-- Supplied records follows --

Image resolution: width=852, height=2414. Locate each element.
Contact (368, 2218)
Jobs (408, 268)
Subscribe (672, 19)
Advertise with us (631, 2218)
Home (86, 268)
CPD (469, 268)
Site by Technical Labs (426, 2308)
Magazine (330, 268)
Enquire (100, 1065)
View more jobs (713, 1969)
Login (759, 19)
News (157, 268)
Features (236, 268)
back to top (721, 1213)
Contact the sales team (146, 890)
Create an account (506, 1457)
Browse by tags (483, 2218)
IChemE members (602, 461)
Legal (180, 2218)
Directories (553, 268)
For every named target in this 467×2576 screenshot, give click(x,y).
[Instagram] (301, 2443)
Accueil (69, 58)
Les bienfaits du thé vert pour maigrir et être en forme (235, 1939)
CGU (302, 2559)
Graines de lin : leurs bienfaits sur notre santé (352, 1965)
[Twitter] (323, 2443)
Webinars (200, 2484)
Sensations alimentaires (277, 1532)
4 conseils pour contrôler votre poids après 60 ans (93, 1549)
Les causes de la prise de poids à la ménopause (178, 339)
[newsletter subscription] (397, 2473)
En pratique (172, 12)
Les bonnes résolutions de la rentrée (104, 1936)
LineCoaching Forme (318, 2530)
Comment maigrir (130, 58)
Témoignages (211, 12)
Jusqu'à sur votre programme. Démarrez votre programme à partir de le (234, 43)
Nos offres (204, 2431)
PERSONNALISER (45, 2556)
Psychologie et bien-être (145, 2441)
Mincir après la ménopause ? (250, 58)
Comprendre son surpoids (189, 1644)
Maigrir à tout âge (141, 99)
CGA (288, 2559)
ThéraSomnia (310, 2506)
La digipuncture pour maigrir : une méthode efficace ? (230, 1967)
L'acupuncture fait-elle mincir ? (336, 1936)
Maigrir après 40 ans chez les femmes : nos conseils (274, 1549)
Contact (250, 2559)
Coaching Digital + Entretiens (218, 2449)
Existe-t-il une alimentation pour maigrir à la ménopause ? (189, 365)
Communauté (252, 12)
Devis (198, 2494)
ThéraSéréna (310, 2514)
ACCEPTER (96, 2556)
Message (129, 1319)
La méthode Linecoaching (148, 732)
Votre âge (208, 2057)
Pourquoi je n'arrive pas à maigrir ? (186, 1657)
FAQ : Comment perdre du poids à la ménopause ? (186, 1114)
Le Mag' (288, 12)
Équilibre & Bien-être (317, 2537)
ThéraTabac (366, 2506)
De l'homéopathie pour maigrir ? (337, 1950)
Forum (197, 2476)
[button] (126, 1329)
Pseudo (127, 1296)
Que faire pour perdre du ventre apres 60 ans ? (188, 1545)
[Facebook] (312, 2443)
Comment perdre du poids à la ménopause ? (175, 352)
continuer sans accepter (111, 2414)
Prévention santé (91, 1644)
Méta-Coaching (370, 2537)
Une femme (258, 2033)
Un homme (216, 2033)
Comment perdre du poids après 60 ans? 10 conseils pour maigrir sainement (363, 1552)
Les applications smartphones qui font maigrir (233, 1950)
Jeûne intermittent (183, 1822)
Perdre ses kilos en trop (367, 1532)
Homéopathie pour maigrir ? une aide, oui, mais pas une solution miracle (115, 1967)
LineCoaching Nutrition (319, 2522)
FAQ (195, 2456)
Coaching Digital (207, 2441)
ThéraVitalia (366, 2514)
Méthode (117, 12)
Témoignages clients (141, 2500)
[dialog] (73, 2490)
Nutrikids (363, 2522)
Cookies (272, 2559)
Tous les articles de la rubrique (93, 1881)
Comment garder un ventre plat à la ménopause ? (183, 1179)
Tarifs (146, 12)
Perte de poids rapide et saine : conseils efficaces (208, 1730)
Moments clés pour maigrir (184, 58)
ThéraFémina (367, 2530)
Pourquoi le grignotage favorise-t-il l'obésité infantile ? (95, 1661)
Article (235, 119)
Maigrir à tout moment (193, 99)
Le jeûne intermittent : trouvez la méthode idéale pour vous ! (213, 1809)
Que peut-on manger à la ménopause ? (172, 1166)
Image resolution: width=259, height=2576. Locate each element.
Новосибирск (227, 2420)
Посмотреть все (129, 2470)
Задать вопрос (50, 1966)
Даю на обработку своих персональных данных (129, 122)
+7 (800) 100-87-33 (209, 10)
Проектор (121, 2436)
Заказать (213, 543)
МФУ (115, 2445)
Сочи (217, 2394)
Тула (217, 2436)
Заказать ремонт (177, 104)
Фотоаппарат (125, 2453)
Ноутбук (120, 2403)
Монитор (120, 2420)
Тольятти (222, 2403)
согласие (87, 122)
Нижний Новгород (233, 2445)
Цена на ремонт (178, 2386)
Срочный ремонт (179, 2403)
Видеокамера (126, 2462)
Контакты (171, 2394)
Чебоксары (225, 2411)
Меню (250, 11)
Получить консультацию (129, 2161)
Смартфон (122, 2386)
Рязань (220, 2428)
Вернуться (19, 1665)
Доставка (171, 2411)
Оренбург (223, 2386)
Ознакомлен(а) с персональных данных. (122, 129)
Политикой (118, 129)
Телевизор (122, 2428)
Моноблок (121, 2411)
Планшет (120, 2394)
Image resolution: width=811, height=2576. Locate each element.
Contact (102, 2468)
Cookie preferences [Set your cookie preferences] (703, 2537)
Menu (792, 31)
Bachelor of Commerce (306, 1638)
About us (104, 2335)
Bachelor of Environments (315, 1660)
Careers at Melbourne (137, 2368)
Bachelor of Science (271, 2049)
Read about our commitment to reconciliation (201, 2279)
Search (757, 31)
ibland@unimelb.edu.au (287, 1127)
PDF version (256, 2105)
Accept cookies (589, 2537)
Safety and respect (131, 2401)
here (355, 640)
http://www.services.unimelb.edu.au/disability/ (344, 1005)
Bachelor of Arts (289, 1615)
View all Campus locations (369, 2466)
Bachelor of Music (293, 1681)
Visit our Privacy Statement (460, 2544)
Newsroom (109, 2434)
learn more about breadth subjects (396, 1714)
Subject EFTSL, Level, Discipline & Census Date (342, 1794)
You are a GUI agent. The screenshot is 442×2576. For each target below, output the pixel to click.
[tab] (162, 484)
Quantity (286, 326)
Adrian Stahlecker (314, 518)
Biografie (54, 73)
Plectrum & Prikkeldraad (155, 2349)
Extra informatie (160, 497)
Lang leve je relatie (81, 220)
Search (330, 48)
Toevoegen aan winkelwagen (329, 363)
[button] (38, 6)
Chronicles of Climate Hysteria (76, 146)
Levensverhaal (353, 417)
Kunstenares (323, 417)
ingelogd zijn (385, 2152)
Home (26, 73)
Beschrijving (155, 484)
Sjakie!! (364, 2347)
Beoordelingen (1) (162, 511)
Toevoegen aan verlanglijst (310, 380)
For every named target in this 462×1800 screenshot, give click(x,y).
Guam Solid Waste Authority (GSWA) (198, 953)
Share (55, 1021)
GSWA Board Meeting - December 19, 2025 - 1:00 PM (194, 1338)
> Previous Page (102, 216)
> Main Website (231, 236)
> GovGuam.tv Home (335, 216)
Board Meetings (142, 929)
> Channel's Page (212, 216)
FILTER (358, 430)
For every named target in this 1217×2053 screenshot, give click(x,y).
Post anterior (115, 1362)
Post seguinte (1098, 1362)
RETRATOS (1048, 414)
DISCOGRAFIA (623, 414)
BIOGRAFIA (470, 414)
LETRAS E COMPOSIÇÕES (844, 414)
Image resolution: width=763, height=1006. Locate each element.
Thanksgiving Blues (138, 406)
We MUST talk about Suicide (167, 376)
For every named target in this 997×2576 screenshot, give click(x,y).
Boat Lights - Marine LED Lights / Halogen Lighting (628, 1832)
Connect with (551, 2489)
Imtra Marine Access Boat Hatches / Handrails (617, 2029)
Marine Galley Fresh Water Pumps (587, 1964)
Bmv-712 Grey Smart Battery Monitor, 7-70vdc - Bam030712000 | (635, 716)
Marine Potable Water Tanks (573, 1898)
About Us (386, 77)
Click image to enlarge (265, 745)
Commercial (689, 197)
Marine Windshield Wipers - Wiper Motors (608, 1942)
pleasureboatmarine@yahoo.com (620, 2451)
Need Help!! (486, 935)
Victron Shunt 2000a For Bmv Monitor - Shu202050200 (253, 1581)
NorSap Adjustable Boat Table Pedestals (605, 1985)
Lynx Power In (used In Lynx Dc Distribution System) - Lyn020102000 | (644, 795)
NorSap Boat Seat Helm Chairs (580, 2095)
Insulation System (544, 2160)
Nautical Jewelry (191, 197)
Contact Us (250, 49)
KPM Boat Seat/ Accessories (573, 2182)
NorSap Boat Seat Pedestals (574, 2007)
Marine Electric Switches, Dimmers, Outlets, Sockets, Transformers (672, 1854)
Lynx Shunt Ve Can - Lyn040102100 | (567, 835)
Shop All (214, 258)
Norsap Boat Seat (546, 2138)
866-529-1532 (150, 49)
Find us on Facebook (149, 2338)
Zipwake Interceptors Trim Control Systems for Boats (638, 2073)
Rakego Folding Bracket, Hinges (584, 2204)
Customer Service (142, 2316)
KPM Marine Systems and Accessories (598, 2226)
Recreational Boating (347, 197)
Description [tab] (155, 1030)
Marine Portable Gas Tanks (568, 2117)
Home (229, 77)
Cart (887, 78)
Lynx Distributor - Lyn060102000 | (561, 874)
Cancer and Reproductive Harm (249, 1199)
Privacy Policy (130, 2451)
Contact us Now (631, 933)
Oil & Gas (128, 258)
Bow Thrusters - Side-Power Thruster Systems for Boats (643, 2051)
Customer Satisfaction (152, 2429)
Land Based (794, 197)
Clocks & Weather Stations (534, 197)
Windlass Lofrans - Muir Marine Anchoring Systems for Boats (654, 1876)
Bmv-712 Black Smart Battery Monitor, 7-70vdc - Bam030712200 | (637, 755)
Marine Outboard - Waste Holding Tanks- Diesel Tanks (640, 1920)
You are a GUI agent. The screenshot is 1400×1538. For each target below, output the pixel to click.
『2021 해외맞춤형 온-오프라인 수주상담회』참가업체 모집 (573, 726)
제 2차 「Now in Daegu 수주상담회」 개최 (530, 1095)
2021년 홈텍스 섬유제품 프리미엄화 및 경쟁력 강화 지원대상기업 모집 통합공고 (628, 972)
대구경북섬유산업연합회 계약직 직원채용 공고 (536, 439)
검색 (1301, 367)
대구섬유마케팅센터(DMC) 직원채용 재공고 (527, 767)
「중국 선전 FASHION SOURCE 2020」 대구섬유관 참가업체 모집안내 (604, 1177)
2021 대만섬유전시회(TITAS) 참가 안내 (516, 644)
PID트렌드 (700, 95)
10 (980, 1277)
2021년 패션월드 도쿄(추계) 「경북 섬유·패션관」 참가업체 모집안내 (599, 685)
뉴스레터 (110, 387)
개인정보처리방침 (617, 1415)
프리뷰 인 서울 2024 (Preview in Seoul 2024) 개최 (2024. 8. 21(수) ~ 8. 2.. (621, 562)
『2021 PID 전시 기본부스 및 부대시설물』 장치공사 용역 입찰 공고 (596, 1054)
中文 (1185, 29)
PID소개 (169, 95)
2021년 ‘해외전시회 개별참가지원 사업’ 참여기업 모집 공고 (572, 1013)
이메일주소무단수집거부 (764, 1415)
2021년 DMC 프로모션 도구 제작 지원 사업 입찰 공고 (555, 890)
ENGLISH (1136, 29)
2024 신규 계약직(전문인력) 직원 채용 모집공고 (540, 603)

-- Supplied records concluded --

- Activity: Beginning with the first line of the entries, repeat each line exactly until you have reproduced the one containing "Contact the sales team (146, 890)", and add nothing further.

- Response:
Image resolution: width=852, height=2414. Locate each element.
Contact (368, 2218)
Jobs (408, 268)
Subscribe (672, 19)
Advertise with us (631, 2218)
Home (86, 268)
CPD (469, 268)
Site by Technical Labs (426, 2308)
Magazine (330, 268)
Enquire (100, 1065)
View more jobs (713, 1969)
Login (759, 19)
News (157, 268)
Features (236, 268)
back to top (721, 1213)
Contact the sales team (146, 890)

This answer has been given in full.